As I go to type it, boy it sounds nerdy. Doin' it anyway.

Our library has different meetup groups, DND, board game, gardening, book clubs of course, etc. They also separate kids, teens adults; might be a place to at least poke around to find out where/what other locals are doing.

[–] stringere@sh.itjust.works 2 points 1 day ago

Thanks for that. NERD! Kidding aside I'll be making a couple trips to the library this week to use the printer. I'll look into it. If squirrel brain remembers I'll try to come back and let you know hoe it goes.

[–] SubArcticTundra@lemmy.ml 1 points 1 day ago (1 children)

Ah, understandable :/ Yes, I am an as of yet unburdened 23yo

[–] stringere@sh.itjust.works 2 points 1 day ago (1 children)

Met one of my best friends in Seattle when he was stayimg at a hostel. They really are a great system. I hope your next 23 years see the creation of a better world than the one we're fighting against at the moment.

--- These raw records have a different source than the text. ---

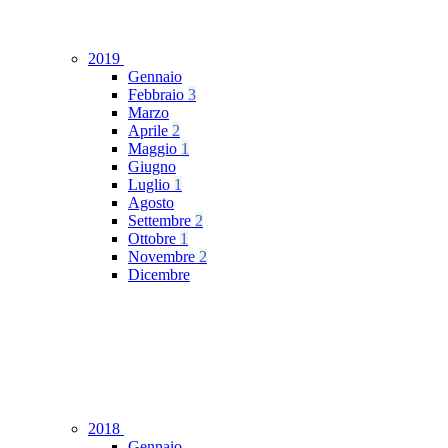
2019
Gennaio
Febbraio
3
Marzo
Aprile
2
Maggio
1
Giugno
Luglio
1
Agosto
Settembre
2
Ottobre
1
Novembre
2
Dicembre
2018
Gennaio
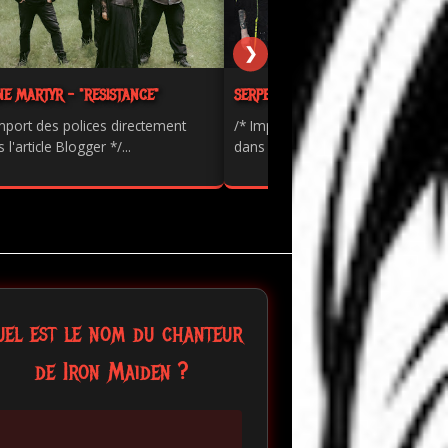
❯
NE MARTYR - "RESISTANCE"
SERPENTS - "PAINKILLER"
mport des polices directement
/* Import des polices directement
 l'article Blogger */...
dans l'article Blogger */...
uel est le nom du chanteur
de Iron Maiden ?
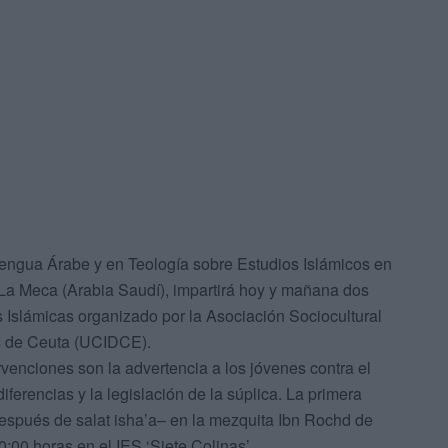
Lengua Árabe y en Teología sobre Estudios Islámicos en
La Meca (Arabia Saudí), impartirá hoy y mañana dos
 Islámicas organizado por la Asociación Sociocultural
s de Ceuta (UCIDCE).
venciones son la advertencia a los jóvenes contra el
iferencias y la legislación de la súplica. La primera
espués de salat isha’a– en la mezquita Ibn Rochd de
:00 horas en el IES ‘Siete Colinas’.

[–] SubArcticTundra@lemmy.ml 2 points 1 day ago

Thank you. And yes, hostels rock

[–] moondoggie@lemmy.world 1 points 1 day ago

Any of them who did have probably already sent him death threats

[–] Paradachshund@lemmy.today 7 points 1 day ago

Really good speech. Thanks for posting the whole thing!

[–] altphoto@lemmy.today 6 points 1 day ago

callate y toma mi voto!

Shut up and take my vote.

I'm going to recite this to my kids. What Michael Garrett said, not what I said. I'm not giving my kids my vote, they're crazy.

[–] lmmarsano@lemmynsfw.com -4 points 2 days ago

Did you know it is possible to set text in the body of a post?
screenshot of form Create Post marking the field label Body
A link to source (where the screenshot of pure text came from?) could have gone in the field labelled URL. It's still possible with edit.